Now that spring break is over, Disneyland and California Adventure head into a few weeks of relatively light crowds and calm days through the end of May, but the sense of urgency back in the Team Disney Anaheim administration building seems to be ratcheting up by the minute.
The Imagineers working five or six nights per week on World of Color are down to some tinkering with most of the show programmed, but the Anaheim managers are now realizing this show and the one million Annual Passholders that have built up in recent years are about to rewrite the book on theme park operations this summer.
In this update we’ll fill you in on the corporate fire alarm Bob Iger recently pulled over his World of Color concerns and what it all means for you in the coming months, as well as all the usual rumors from Disneyland. Got that granola bar out of its wrapper yet? Have that imported mineral water
poured now? Well then let's get going shall we? - Al
it's a small world of color
The World of Color show has been well documented as the latest, greatest, and most expensive of the modern Disney theme park spectaculars. As part of the 1 Billion dollar extreme makeover for California Adventure that was set in motion three years ago, World of Color was lavished with money, talent and passion by some of the best minds currently working in the themed entertainment industry.
The hype for this show amongst Disney fans is perhaps now at such a fever pitch that nothing short of a UFO landing in Paradise Bay could live up to the expectations, and that has the executive suits and strategic planners in TDA willing to do anything to handle the maddening crowds they expect to descend this summer. The plans TDA has for this will have Anaheim veterans drafting entirely new strategies for getting to the parks and seeing World of Color, while the summer tourists will be staring at their park entertainment guides and realizing that afternoon naps are going to have to be mandatory.
Part of the new strategy TDA is drafting for DCA is rooted in some problems that have recently popped up with the nicely themed and very handsome Paradise Park, the custom built amphitheater designed specifically for the World of Color show. WDI sold the concept of Paradise Park to the Anaheim executives a few years ago on the claim that it would hold the same number of spectators as the popular Fantasmic! show at Disneyland does with 9,000 viewers. That 9,000 viewers per show number was then used by the sharp pencil boys to help amortize the cost for the lavish amphitheater and boost the budget for the 100+ Million dollar show.
But recently, after gaggles of TDA cubicle dwellers were pressured by their bosses to stay late and act as guinea pigs to simulate crowds of park visitors inside the roped areas, it was discovered that Paradise Park actually holds a much smaller number that is closer to 6,000. And the periphery of that viewing area (mainly towards the back and near the Golden Zephyr) equaling about 1,500 of those spaces, offers a noticeably crummy view that prevents you from seeing most of the shows best effects.

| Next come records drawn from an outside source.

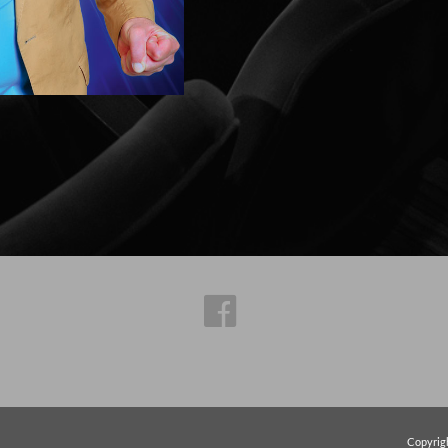
Copyri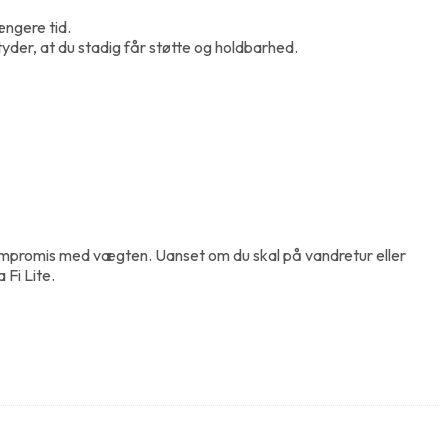
ængere tid.
der, at du stadig får støtte og holdbarhed.
 kompromis med vægten. Uanset om du skal på vandretur eller
 Fi Lite.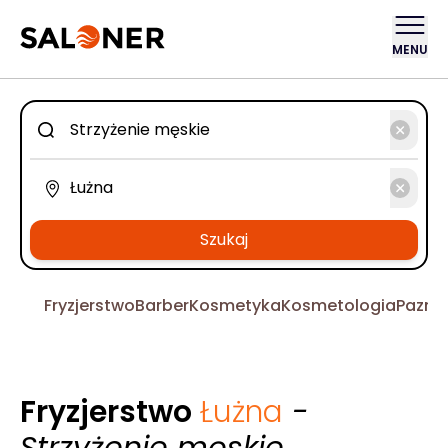
MENU
Szukaj
Fryzjerstwo
Barber
Kosmetyka
Kosmetologia
Pazno
Fryzjerstwo
Łużna
-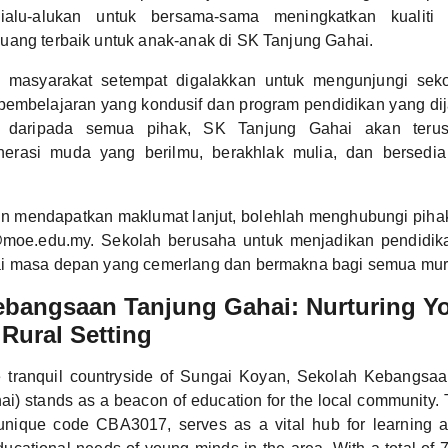
alu-alukan untuk bersama-sama meningkatkan kualiti
uang terbaik untuk anak-anak di SK Tanjung Gahai.
 masyarakat setempat digalakkan untuk mengunjungi seko
 pembelajaran yang kondusif dan program pendidikan yang di
 daripada semua pihak, SK Tanjung Gahai akan terus 
erasi muda yang berilmu, berakhlak mulia, dan bersed
in mendapatkan maklumat lanjut, bolehlah menghubungi pihak
moe.edu.my. Sekolah berusaha untuk menjadikan pendidika
i masa depan yang cemerlang dan bermakna bagi semua mur
ebangsaan Tanjung Gahai: Nurturing Y
 Rural Setting
e tranquil countryside of Sungai Koyan, Sekolah Kebangsa
i) stands as a beacon of education for the local community. T
s unique code CBA3017, serves as a vital hub for learning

The sweet spot for viewing areas, in the middle towards the middle tiers, has room for only about 2,500 people (and it helps if you are tall).
That late realization has TDA planners scrambling to try and carve out more viewing area, as well as rewriting the book on theme park operations. (In addition to starting a blame game for the industrial engineers and planners that swore Paradise Park would hold 9,000.) The recently green-lighted plan to cope with the problem has the 27 minute long World of Color now performing three times per night, seven nights per week, through at least the end of summer. The times that TDA is now working with have the first World of Color show at 9:00 p.m., with additional shows every 75 minutes at 10:15 p.m. and again at 11:30 p.m.
When soft openings for the show begin, perhaps sometime between May 12th and May 18th under the current timetable, the plan is to quickly ramp up to three showings per night so that by early June they are already performing the three-show schedule. While the final nightly performance of World of Color won’t be ending until nearly Midnight, the actual park operating hours for DCA are going to be 10:00 a.m. until 10:00 p.m., which is an hour later than DCA normally stays open in summer. The Paradise Pier attractions, except for Midway Mania and its new Toy Story 3 balloon game, will all be closing by 8:00 p.m. so that the Pier backdrop can be darkened and silenced for every show.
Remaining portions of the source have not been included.